-- Opening Marker --

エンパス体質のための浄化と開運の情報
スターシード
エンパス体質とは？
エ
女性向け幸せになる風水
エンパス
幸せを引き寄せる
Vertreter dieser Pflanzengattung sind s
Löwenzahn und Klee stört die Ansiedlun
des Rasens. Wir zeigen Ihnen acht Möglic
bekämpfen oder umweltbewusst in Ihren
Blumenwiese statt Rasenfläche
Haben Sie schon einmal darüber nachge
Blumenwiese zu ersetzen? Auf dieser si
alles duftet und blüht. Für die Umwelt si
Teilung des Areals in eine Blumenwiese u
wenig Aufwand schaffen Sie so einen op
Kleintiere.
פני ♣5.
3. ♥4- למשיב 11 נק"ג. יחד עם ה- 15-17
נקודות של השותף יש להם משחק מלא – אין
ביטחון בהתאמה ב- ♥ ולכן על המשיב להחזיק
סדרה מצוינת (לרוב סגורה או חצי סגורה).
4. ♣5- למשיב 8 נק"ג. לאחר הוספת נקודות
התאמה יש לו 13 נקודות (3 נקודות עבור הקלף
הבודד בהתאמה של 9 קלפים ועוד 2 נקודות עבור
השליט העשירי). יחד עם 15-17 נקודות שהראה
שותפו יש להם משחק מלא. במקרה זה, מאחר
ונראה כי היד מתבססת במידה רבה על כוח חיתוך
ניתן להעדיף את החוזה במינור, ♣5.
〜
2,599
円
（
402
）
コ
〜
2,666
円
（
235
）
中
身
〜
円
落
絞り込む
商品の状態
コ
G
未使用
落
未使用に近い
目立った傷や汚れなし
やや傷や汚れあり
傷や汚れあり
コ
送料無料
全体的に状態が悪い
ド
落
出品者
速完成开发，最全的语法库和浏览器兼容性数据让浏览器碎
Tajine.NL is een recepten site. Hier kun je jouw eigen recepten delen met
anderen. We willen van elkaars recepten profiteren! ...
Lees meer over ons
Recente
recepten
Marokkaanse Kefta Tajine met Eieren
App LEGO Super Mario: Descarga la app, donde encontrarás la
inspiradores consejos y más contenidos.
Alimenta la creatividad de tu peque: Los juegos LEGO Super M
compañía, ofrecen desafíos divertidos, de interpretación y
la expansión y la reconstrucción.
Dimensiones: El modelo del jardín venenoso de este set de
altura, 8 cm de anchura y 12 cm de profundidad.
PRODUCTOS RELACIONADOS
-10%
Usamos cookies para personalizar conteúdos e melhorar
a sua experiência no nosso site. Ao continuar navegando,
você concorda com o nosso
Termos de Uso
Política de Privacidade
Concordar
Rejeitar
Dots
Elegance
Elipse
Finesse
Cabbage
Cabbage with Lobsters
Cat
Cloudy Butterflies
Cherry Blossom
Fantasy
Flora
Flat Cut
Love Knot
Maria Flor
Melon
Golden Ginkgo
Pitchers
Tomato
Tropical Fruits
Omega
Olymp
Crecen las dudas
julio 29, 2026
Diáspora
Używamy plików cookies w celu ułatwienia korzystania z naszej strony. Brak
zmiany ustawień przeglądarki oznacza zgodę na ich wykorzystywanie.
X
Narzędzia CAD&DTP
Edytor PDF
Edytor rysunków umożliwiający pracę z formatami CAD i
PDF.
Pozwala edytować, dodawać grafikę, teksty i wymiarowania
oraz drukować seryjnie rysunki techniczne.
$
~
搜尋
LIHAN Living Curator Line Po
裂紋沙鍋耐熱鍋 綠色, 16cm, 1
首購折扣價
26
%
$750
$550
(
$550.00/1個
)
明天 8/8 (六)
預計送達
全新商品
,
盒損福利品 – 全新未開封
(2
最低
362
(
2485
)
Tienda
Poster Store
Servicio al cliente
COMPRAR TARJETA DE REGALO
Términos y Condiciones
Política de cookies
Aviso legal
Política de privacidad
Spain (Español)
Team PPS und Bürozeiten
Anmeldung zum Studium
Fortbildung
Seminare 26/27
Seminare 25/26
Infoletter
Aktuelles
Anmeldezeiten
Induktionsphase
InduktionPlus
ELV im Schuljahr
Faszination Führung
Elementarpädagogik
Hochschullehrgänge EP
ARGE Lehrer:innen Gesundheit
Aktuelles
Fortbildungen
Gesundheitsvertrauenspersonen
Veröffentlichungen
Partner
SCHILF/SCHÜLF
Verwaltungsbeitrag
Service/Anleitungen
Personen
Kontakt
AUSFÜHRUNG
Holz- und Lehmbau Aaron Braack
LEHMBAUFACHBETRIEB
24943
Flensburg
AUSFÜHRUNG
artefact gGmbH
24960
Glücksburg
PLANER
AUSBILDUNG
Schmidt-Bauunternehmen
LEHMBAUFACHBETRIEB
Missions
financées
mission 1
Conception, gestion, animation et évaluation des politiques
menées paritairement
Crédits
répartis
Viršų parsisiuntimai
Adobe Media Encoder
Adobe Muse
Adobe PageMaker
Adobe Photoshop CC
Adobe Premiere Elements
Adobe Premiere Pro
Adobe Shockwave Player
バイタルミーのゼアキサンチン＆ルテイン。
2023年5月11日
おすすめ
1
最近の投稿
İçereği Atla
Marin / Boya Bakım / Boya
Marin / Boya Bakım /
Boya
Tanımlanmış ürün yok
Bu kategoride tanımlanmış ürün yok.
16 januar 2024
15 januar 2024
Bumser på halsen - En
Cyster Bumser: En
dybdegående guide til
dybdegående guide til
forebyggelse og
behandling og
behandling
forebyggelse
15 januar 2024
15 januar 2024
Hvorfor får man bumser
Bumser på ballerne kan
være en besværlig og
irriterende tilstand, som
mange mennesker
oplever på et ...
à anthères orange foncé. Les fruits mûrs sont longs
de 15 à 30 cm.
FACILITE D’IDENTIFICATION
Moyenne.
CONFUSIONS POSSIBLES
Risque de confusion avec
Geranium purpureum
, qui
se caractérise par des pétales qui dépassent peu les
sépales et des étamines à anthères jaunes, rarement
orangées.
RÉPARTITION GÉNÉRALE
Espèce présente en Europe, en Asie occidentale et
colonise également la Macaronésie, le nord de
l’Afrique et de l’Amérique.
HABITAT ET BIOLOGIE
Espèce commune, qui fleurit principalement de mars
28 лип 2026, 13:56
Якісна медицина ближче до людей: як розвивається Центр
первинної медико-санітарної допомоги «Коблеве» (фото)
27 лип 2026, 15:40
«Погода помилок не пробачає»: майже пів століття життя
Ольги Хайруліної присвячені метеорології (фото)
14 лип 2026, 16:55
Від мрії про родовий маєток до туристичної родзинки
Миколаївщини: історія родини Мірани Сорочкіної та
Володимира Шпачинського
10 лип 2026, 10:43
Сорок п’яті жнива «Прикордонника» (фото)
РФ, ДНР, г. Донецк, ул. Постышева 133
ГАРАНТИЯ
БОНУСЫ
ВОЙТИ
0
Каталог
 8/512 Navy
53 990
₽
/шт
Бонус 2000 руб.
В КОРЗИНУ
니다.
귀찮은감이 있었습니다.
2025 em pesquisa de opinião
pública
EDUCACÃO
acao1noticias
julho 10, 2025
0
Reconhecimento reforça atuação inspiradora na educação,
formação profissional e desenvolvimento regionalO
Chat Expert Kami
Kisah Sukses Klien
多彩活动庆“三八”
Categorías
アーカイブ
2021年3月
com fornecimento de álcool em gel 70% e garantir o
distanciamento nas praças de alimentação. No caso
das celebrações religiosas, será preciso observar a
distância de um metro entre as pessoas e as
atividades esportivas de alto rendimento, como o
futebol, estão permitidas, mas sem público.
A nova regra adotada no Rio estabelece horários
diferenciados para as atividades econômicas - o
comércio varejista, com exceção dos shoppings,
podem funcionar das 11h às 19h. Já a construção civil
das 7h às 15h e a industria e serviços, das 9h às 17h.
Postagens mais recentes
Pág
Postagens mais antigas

-- Closing Marker --

> **Exercise instructions**
Your answer should be each line from the entries that includes the string "בהתאמה".

> **Task answer**
ביטחון בהתאמה ב- ♥ ולכן על המשיב להחזיק
הבודד בהתאמה של 9 קלפים ועוד 2 נקודות עבור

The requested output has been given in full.